No photos. No memories. Not even a birth certificate. But I still wear her ring.

By majid aliPublished 7 months ago 3 min read

I woke up alone again. But that wasn’t what scared me.

What scared me was that I couldn’t find any trace of her—not in the apartment, not in my phone, not even in the parts of my memory we were supposed to share. It was like the world had decided she never existed.

Her name was Mira.

We met three years ago at a bookstore. She wore a mustard-yellow sweater and laughed at all the wrong moments—like during horror movies and my awkward attempts at flirting. She made everything feel lighter, warmer, like I'd been underwater until she walked into my life.

We moved in together six months later. I proposed to her in our kitchen on a rainy Tuesday, while she was eating toast. I didn’t even have a ring. I just said, “I can’t imagine waking up without you. Let’s make this forever.” She smiled and said yes before I could finish.

And then, she was gone.

No goodbye. No warning. Just gone.

But that wasn’t the strangest part.

The strangest part was when I tried to find her—and no one knew who I was talking about.

Her clothes? Vanished.

Photos of us? Nowhere on my phone.

Even her number just rang and rang until it disconnected.

I went to her workplace—the art supply store two blocks down. The girl at the counter looked at me like I was lost. “We’ve never had a Mira here,” she said, checking the employee list. “Are you sure it was this store?”
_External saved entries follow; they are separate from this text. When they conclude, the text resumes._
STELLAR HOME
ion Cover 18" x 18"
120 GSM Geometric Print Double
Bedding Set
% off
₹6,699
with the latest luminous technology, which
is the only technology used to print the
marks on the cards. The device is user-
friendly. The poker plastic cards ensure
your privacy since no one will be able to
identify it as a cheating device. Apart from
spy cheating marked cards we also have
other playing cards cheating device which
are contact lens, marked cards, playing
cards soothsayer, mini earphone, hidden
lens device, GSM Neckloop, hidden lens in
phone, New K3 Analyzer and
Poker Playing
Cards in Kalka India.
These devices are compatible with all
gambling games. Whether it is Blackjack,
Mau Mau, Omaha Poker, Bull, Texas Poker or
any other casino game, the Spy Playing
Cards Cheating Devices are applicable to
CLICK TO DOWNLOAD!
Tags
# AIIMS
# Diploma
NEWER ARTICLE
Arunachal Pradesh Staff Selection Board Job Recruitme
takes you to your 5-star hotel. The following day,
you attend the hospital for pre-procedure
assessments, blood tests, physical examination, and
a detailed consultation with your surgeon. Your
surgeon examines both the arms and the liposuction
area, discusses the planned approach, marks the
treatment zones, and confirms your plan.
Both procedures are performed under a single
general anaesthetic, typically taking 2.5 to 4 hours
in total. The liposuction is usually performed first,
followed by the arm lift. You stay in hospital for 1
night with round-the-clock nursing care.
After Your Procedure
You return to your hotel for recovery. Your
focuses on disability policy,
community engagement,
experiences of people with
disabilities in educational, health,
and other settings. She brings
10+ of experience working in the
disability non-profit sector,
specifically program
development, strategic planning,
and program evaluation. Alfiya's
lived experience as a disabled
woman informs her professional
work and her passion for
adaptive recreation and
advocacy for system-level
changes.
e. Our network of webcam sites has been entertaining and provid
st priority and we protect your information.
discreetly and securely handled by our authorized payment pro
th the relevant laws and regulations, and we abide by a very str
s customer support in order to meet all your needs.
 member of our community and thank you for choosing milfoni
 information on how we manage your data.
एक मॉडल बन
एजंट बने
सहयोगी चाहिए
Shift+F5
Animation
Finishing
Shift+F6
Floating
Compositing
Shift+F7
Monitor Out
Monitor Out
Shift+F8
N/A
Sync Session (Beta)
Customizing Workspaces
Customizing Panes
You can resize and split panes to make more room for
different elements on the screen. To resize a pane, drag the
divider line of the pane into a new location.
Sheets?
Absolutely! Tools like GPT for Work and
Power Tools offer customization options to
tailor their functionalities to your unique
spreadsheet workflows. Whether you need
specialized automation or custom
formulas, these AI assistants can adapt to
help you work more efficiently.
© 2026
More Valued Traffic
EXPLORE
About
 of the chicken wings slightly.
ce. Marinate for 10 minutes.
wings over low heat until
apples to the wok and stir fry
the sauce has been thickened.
I drove two hours to her mom’s house—a place I’d visited multiple times. A woman opened the door, and I recognized her immediately. “Mrs. Lanson,” I said, voice shaking, “I’m looking for Mira.”

She blinked. “I don’t know anyone named Mira. Sorry.”

She closed the door.

I sat on the curb in disbelief.

Everything—our life, our history—was erased.

I thought maybe I was losing my mind.

But when I got home, I looked at my left hand.

The ring was still there.

It was simple gold with a tiny sapphire—her birthstone. She picked it out herself.

I stared at it for hours.

That night, I sat by the window, watching the streetlights flicker. I whispered her name.

“Mira…”

And then I heard it.

Soft. Close.

“You remember me.”

I spun around. No one was there. But I felt her—her scent, her warmth. Lavender and vanilla. My heart raced.

I walked into the bedroom.

The mirror above our dresser was fogged, as if someone had just taken a hot shower. But the bathroom was dry.

And on the glass, written in the fog, were four words:

“Don’t forget me again.”

I reached out. The letters vanished under my fingertips.

That night, I didn’t sleep.

I started writing everything down—how we met, our first kiss in the rain, the way she painted on the back of receipts when inspiration struck. I wrote about the jokes we shared, the arguments, the way she used to hum when she thought I wasn’t listening.

I filled a whole notebook.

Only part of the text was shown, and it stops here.